- Location: Lac-Croche (TNO), La Jacques-Cartier Regional County Municipality, Capitale-Nationale
- Coordinates: 47°42′32″N 71°55′47″W﻿ / ﻿47.70889°N 71.92972°W
- Lake type: Natural
- Primary inflows: (clockwise from the mouth) Métabetchouane River (coming from the south-east via Hugh Lake), des ruisseaux riverains, la décharge du lac Desève, la décharge du lac Gagné et la décharge du lac Roublard.
- Primary outflows: Métabetchouane River
- Basin countries: Canada
- Max. length: 7.0 km (4.3 mi)
- Max. width: 1.15 km (0.71 mi)
- Surface elevation: 413 m (1,355 ft)

= Saint-Henri Lake =

Lake in Lac-Croche, Quebec, Canada

The lac Saint-Henri is a freshwater body crossed by the Métabetchouane River, in the unorganized territory of Lac-Croche, in the La Jacques-Cartier Regional County Municipality, in the administrative region of Capitale-Nationale, in the province of Quebec, in Canada. This lake is located in the Laurentides Wildlife Reserve.

Lac Saint-Henri is indirectly served by the route 155 (connecting La Tuque and Chambord). The forest road R0410 passes north of the lake. A few secondary forest roads serve this area for the purposes of forestry and recreational tourism activities.

Forestry is the main economic activity in the sector; recreational tourism, second.

The surface of Lake Saint-Henri is usually frozen from the beginning of December to the end of March, however the safe circulation on the ice is generally made from mid-December to mid-March.

== Geography ==
The main watersheds near Lake Saint-Henri are:
- north side: Métabetchouane River, Métascouac Lake, Métabetchouane Lake, Moncouche River;
- east side: Corneillier Lake, Frenette Lake, Métascouac River, Métascouac South River, Métabetchouane East River, Jacques-Cartier Lake, Jacques-Cartier River ;
- south side: rivière de la Place, Métabetchouane River, Métabetchouane East River;
- west side: Ventadour Lake, Lescarbot Lake, Grand Bostonnais River, Aberdeen River.

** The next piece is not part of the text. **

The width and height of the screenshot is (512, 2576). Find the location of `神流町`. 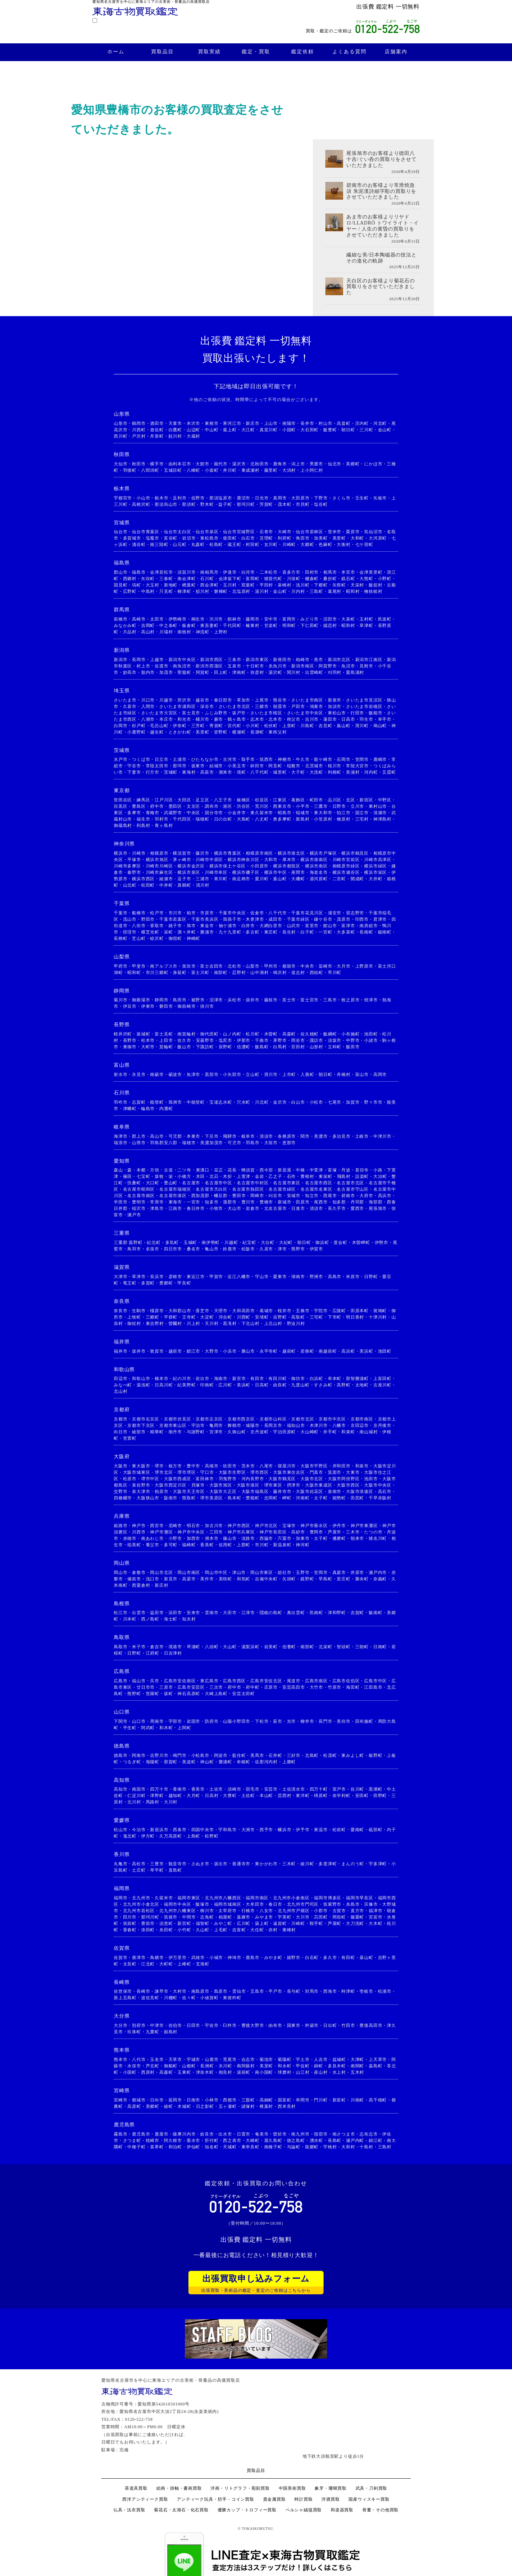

Lac Saint-Henri has a length of 7.0 km, a width of 1.15 km and an altitude of 413 m. This lake is mainly fed by the outlet of the Métabetchouane River (coming from the southeast by Lake Hugh), riparian streams, the outlet of Lake Desève, the outlet of Lake Gagné and the outlet of Lake Roublard. This lake has a narrowing in the middle because of two peninsulas which approximates approximately 170 m one from the other. The Métabetchouane River crosses this lake for 6.1 km to the north.

The mouth of Lac Saint-Henri is located at the far north end of the lake, at:
- 0.4 km south of the road bridge of the forest road R0410;
- 8.9 km east of Ventadour Lake;
- 13.3 km east of Lescarbot Lake;
- 4.6 km west of the course of the Métascouac River;
- 22.1 km east of the Canadian National railway;
- 20.2 km south-west of lac aux Écorces;
- 28.5 km north-east of the center of the village of lac-Édouard;
- 75.8 km south-east of the mouth of the Métabetchouane River, on the south shore of lac Saint-Jean.

From the mouth of Lac Saint-Henri, the current follows the course of:
- Métabetchouane River on 109.8 km generally towards the northwest;
- lac Saint-Jean on 22.25 km north-east until la petite Décharge;
- Saguenay River via the Petite Décharge on 172.3 km eastwards to Tadoussac where it merges with the Saint Lawrence estuary.

== Toponymy ==
The toponym "Lac Saint-Henri" was formalized on December 5, 1968, by the Commission de toponymie du Québec.